§ **PROBLEM REQUIREMENTS**:
Scan the entries that follow and copy out every line containing "ethernet".

§ **Stored data entries**:
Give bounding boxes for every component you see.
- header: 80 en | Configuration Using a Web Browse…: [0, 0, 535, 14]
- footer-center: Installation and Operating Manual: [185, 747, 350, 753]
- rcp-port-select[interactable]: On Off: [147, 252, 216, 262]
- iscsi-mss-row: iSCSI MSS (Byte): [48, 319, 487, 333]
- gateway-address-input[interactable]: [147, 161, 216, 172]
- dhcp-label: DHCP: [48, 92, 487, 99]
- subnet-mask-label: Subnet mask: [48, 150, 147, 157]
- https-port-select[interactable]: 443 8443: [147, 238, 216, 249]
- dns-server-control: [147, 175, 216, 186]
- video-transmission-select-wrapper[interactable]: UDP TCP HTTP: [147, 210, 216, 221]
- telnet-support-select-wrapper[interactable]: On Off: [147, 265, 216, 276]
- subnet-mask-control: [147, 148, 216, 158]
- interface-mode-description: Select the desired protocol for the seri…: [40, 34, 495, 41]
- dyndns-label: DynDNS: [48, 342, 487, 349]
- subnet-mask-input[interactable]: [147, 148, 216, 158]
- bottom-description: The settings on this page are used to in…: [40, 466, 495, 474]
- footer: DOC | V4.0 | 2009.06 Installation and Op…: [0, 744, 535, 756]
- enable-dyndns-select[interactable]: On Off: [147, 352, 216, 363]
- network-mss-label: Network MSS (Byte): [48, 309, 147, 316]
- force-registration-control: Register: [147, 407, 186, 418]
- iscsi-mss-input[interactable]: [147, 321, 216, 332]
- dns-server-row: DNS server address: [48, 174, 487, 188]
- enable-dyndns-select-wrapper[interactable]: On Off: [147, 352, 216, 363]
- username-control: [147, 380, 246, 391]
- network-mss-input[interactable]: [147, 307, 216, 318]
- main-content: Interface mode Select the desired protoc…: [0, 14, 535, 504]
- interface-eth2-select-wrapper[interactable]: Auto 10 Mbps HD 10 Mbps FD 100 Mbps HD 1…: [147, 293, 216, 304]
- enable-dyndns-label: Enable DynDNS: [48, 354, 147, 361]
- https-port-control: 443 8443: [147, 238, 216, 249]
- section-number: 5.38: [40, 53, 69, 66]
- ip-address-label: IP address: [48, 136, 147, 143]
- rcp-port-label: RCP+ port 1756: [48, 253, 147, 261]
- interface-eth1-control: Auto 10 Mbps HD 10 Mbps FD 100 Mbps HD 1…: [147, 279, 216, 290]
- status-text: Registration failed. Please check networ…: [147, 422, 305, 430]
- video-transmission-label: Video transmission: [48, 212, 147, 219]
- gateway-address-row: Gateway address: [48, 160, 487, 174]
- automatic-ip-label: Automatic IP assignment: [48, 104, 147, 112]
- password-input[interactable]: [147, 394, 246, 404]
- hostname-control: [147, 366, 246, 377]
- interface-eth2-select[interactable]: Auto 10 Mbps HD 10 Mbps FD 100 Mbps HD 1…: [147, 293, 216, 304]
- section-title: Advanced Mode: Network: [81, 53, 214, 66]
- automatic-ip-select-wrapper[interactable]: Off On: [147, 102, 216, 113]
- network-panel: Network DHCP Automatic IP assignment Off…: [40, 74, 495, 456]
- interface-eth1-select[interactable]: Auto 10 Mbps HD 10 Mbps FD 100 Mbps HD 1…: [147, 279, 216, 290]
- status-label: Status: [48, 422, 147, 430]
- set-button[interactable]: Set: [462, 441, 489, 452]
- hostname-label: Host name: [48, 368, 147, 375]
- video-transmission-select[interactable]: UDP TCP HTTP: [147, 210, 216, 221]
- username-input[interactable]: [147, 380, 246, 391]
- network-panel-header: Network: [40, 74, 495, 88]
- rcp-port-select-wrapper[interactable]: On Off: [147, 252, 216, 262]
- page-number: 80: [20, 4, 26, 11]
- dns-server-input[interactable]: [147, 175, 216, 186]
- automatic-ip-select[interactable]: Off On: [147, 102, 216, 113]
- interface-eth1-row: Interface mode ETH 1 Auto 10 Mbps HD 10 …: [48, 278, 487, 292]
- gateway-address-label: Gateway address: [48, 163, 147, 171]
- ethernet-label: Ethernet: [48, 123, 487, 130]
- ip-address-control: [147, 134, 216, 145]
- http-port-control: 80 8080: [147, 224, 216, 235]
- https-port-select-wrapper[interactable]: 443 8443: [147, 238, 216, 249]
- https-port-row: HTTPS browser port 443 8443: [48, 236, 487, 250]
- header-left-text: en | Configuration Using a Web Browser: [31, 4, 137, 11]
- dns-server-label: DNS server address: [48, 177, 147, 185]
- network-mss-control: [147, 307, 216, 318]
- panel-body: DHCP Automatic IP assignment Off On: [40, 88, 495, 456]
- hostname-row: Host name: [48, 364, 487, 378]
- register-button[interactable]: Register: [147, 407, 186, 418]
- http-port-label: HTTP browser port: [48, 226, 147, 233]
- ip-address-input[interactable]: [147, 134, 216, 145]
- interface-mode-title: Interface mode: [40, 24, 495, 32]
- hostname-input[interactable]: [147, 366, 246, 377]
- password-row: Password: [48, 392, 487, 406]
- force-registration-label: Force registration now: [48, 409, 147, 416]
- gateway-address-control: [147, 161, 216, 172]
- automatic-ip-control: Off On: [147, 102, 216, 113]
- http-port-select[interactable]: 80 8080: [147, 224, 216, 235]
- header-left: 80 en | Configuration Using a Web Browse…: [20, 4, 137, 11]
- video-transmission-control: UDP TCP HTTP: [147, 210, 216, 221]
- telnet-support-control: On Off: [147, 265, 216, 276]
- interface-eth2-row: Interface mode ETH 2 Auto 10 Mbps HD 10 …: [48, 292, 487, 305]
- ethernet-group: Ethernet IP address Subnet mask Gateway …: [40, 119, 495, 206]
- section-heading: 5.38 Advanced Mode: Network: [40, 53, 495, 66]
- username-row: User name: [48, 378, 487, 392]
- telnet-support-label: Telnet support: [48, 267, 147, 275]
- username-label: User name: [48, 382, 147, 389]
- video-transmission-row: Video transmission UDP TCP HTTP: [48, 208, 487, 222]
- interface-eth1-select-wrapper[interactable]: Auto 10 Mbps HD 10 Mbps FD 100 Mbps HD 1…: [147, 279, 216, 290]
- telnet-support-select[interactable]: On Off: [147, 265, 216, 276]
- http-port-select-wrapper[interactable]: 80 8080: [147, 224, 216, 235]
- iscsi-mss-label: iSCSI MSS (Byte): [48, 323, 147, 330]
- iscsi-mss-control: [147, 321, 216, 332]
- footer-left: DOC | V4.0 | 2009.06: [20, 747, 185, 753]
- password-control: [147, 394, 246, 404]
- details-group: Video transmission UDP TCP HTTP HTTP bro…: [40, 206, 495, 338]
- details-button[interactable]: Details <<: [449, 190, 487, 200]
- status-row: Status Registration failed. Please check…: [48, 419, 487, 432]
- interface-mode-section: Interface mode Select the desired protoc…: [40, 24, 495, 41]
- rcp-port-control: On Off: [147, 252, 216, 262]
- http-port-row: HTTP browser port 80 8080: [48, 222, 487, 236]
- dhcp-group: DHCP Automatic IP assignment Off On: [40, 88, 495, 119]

§ **EXERCISE RESULT**:
- ethernet-label: Ethernet: [48, 123, 487, 130]
- ethernet-group: Ethernet IP address Subnet mask Gateway …: [40, 119, 495, 206]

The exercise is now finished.